Retype only the lines below from the one with "NX48 Tyson Williams" to the one with "Helpful Resources", inclusive, skipping every image.
# # # # #
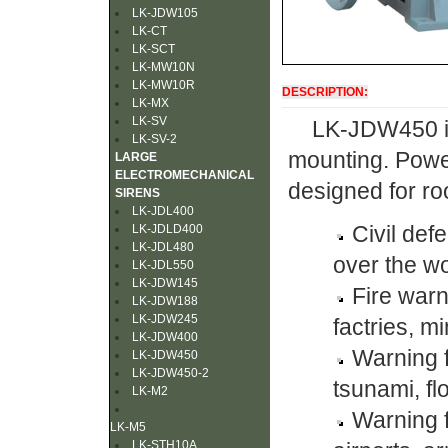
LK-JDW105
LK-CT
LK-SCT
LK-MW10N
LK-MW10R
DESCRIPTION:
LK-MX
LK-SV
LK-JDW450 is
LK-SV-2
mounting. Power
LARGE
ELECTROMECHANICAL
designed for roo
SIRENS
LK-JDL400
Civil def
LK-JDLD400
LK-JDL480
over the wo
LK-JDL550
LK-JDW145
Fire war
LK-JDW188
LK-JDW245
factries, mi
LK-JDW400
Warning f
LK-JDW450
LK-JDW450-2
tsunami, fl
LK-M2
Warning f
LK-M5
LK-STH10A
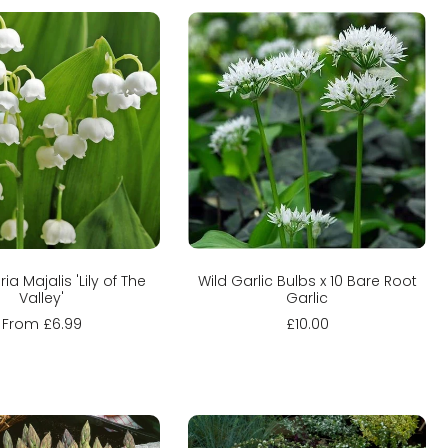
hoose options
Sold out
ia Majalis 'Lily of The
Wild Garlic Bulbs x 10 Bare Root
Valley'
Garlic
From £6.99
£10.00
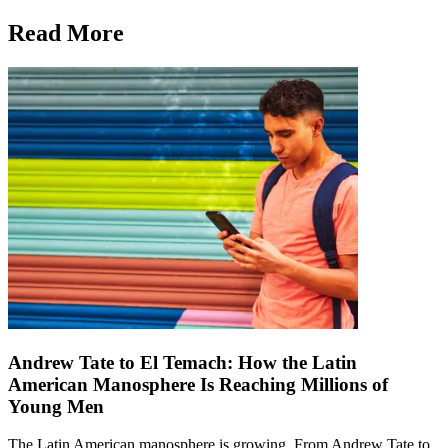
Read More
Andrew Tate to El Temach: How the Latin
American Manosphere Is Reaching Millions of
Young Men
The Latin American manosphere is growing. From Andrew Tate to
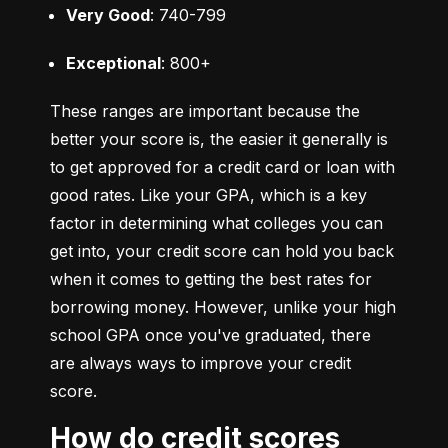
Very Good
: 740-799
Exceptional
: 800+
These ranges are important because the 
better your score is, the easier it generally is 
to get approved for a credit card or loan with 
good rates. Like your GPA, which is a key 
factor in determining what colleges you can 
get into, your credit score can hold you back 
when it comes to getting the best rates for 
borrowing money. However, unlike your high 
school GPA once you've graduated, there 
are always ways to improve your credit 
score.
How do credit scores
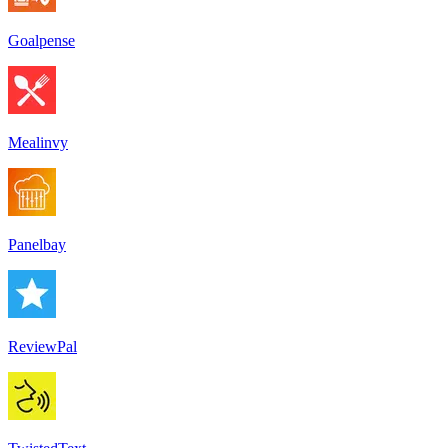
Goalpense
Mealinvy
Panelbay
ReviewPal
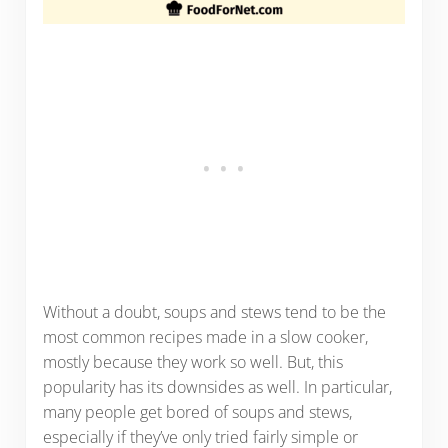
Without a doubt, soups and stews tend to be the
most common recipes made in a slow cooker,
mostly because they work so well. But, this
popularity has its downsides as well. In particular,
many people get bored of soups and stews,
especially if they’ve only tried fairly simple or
# # # # #
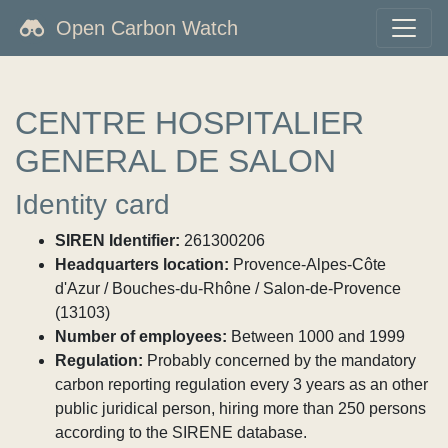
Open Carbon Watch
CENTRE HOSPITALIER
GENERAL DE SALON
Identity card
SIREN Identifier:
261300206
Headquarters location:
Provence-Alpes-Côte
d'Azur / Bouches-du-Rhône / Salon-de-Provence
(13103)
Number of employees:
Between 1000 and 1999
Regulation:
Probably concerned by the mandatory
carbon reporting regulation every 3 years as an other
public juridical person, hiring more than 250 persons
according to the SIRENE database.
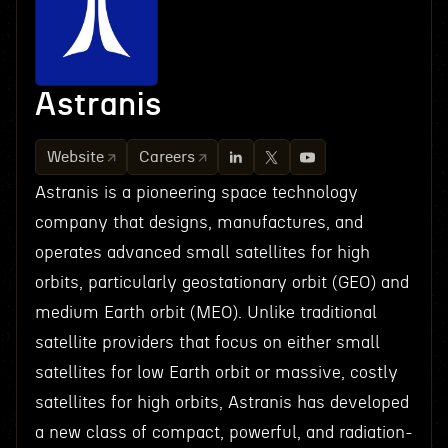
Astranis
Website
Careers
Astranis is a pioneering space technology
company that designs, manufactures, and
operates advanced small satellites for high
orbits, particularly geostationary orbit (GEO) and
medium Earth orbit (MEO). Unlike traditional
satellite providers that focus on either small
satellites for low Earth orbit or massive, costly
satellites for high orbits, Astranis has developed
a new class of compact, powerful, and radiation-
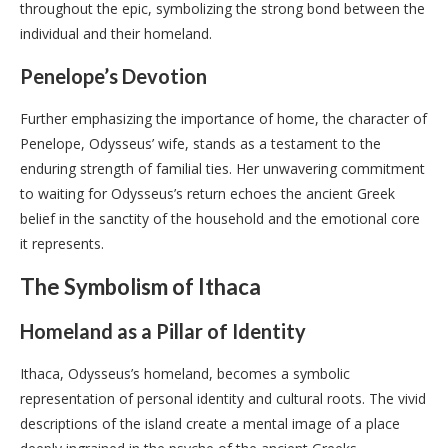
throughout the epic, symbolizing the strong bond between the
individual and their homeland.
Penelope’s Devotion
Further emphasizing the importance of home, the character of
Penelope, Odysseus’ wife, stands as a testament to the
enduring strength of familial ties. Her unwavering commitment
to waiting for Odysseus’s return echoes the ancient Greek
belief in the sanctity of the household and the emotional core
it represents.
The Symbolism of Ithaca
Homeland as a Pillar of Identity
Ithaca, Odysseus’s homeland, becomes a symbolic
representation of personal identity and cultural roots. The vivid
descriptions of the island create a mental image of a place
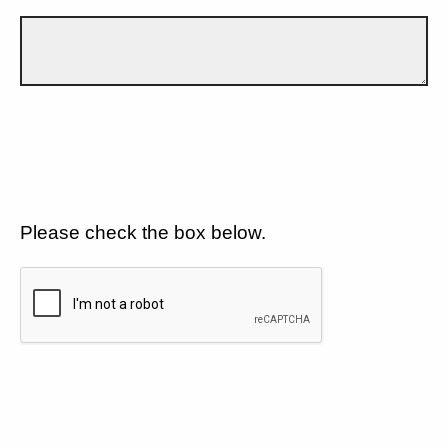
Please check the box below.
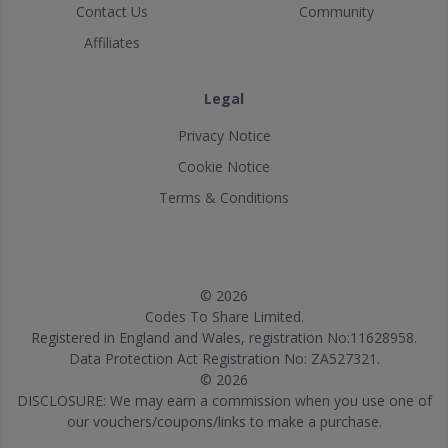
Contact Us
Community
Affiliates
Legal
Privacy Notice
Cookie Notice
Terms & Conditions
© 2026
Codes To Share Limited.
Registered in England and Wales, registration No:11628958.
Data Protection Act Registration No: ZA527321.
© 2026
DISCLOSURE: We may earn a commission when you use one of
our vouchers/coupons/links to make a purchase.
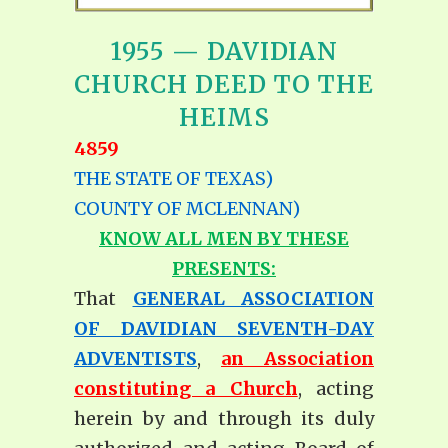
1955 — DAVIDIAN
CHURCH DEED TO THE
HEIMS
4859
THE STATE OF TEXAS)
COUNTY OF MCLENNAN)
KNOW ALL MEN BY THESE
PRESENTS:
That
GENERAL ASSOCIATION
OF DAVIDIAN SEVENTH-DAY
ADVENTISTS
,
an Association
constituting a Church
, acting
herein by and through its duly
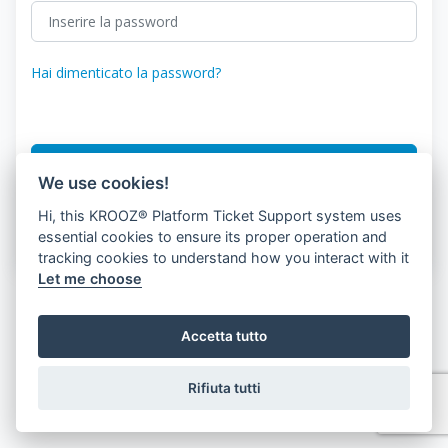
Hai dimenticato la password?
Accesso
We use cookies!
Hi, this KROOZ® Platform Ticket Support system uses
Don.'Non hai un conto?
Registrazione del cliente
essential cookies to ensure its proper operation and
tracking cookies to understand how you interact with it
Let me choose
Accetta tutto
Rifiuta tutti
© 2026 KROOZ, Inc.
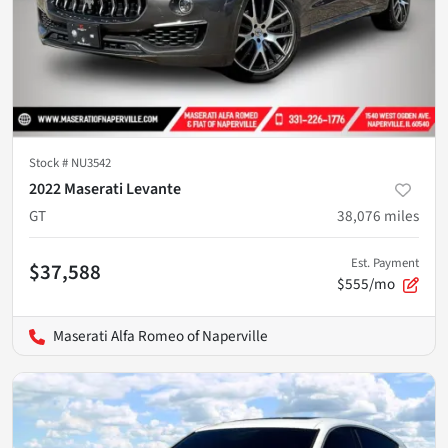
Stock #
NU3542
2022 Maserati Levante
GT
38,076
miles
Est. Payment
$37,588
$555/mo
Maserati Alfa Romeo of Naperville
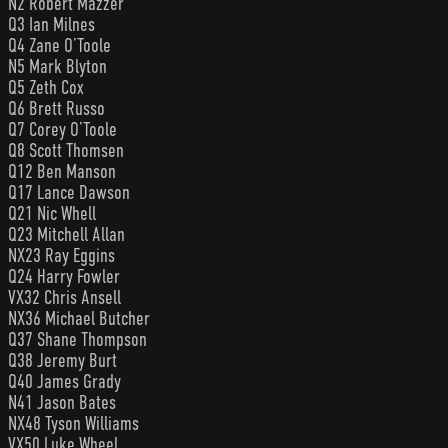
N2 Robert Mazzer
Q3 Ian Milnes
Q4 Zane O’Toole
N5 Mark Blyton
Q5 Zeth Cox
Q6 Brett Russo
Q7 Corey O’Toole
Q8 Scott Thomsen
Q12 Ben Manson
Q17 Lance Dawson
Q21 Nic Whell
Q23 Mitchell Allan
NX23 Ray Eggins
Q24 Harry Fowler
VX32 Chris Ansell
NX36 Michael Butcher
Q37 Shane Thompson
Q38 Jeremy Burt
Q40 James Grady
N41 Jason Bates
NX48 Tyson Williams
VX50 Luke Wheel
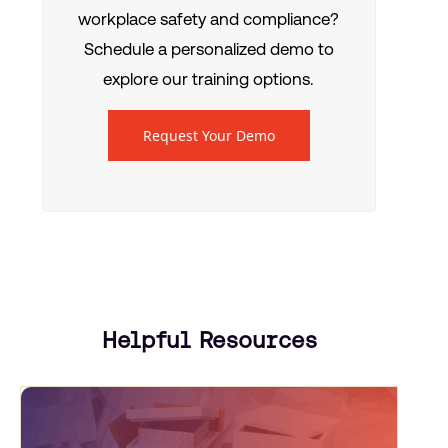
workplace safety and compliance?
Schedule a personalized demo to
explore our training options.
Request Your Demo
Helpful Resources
# # # # #
SOLUTION |
NX48 Tyson Williams
VX50 Luke Wheel
workplace safety and compliance?
Schedule a personalized demo to
explore our training options.
Request Your Demo
Helpful Resources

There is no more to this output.